## Raw data
━━━━━━━━━━

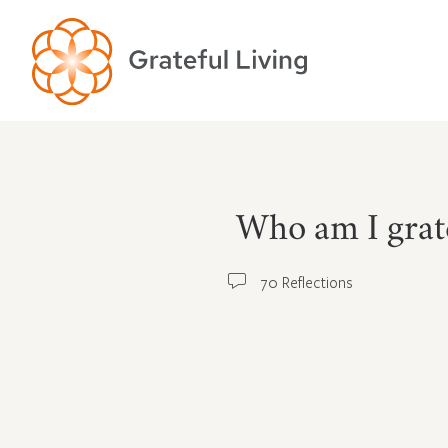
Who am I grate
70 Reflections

━━━━━━━━━━

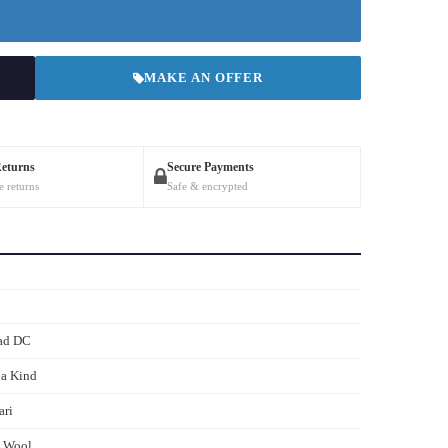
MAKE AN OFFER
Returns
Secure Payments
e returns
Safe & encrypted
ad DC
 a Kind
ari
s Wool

━━━━━━━━━━

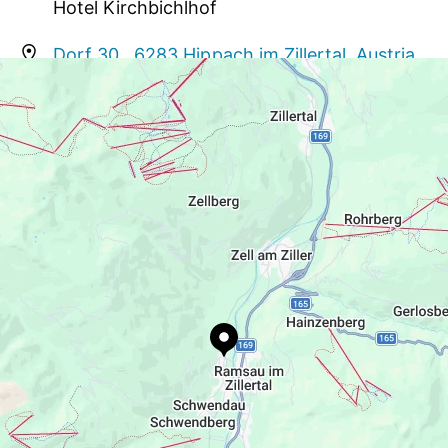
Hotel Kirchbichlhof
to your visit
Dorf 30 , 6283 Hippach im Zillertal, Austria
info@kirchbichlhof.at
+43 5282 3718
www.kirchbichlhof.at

━━━━━━━━━━

## The task
Transcribe the records above exactly, beginning at the line that contains "info@kirchbichlhof.at" and ending with the line that contains "www.kirchbichlhof.at", both included, and nothing else.

## Finished exercise
info@kirchbichlhof.at
+43 5282 3718
www.kirchbichlhof.at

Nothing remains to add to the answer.